There’s a need for a discussion on how far can an employer pry into your private lives as new technologies allow them to go.

RT

RT: In one of your articles you wrote about the upcoming death of privacy about 11 years ago using the year 2020 as a reference then. Do you see some of the grim predictions for privacy coming true in another five years, like the alcohol consumption example that you gave, or even worse, genetic monitoring?

PL: We already have quite a few of the aspects I mentioned in the article having come into play. I think this is more prevalent in the US than it is in the EU, where there is some legislation trying to prevent some aspects of this. But you hear more and more stories of people are required to give information to their employer that was inconceivable in the past.

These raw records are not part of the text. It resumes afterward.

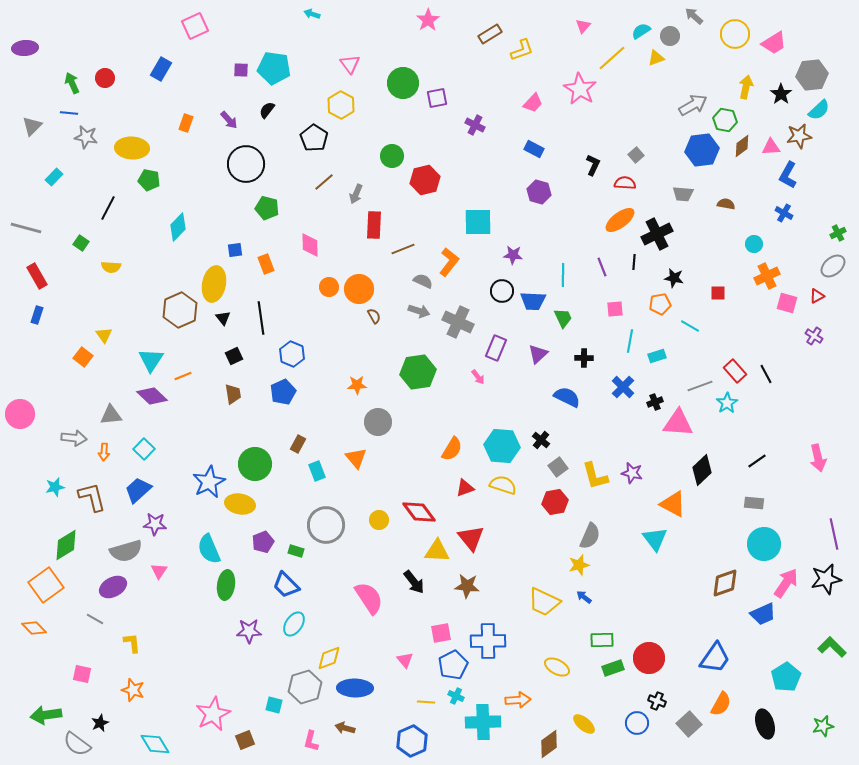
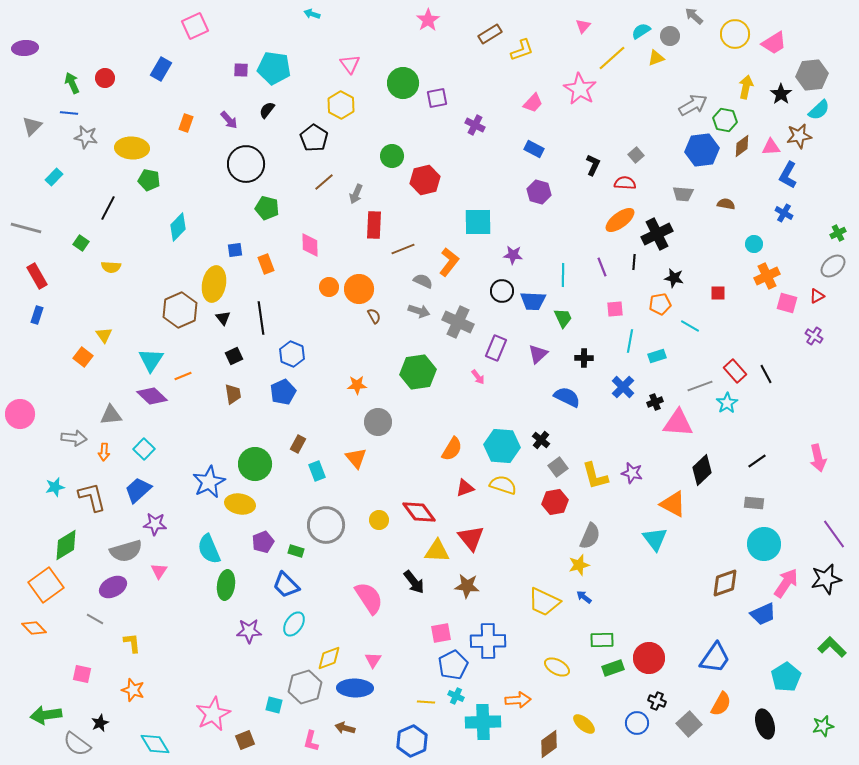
purple line at (834, 534): rotated 24 degrees counterclockwise
pink triangle at (405, 660): moved 32 px left; rotated 12 degrees clockwise
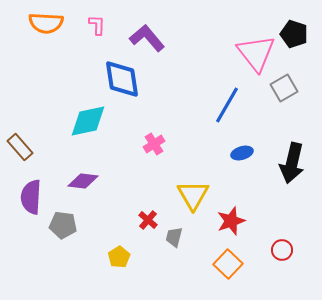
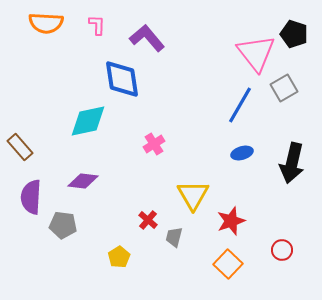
blue line: moved 13 px right
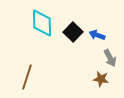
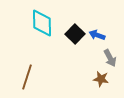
black square: moved 2 px right, 2 px down
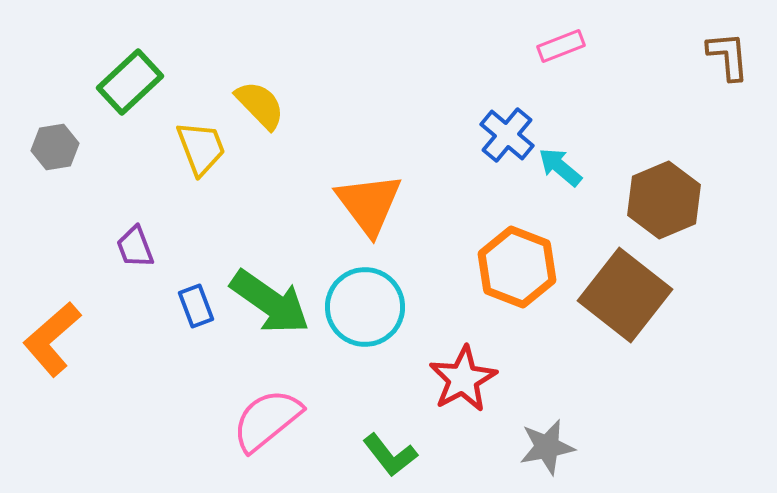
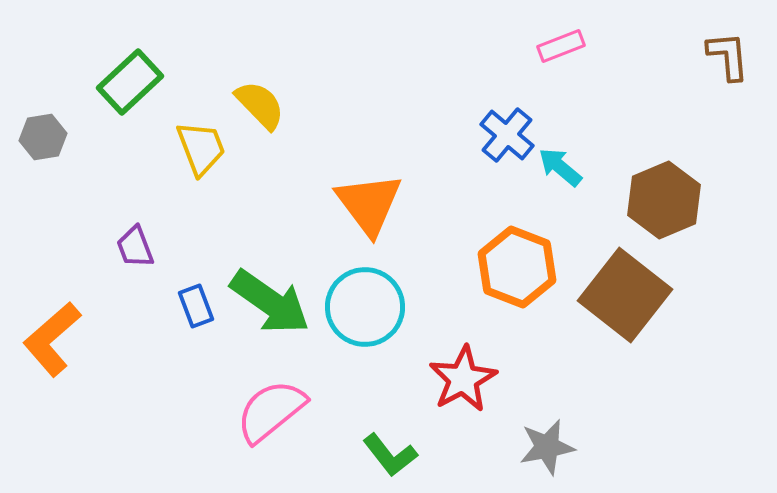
gray hexagon: moved 12 px left, 10 px up
pink semicircle: moved 4 px right, 9 px up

RT: This is a time when numerous migrants are entering Europe, and there are a lot of fears that ISIS is among them. Do you think that event will be used to justify more surveillance, including in the workplace?

PL: I’m not sure I see what the migrants’ impact might have other than there will be certain elements - the media or elsewhere will imply that migrants are the fifth column within. But that aside…it is very hard to get a job in many sectors in the UK and elsewhere, because we are in economic downturn, therefore, people are going to surrender their rights in return for income. That is a very insidious place to be - the erosion of people’s rights, because they are desperate to make a living.

RT: Do you think this trend will just continue to get worse, or will there be a reversal at some point, to where privacy protection will be emphasized again?

PL: The privacy at the moment is under attack. There is such an emphasis on security … There are clearly threats in the world. But are those threats greater than, for instance, here in the UK; we had a civil war in effect in Northern Ireland in which many, many people were killed. Yet, the public at large would not accept some of the things that are going on now. Equally with the Cold War. Back in the Cold War - you had two huge superpowers in a state of near conflict. Yet, people were much more conscious of maintaining their rights to privacy, free movement and other human rights. There is a new climate which is epitomized by the phrase “a state of exception” – we’re always in a state of exception. Therefore, exceptional things can be accepted. What that is doing is eroding fundamental freedoms. Privacy is not an absolute right, but it is quite important; it is quite an important right to our wellbeing. We all want times when we don’t want people watching us. A simple example: you wouldn’t really want to know what people watching you while you go to the toilet. But as I make the point in the article, there is nothing to stop employers in some countries monitoring what you’re urinating, whether you’re taking drugs, excessive drink, whether you have health problems, and then impacting on your employment as a result of that.

The statements, views and opinions expressed in this column are solely those of the author and do not necessarily represent those of RT.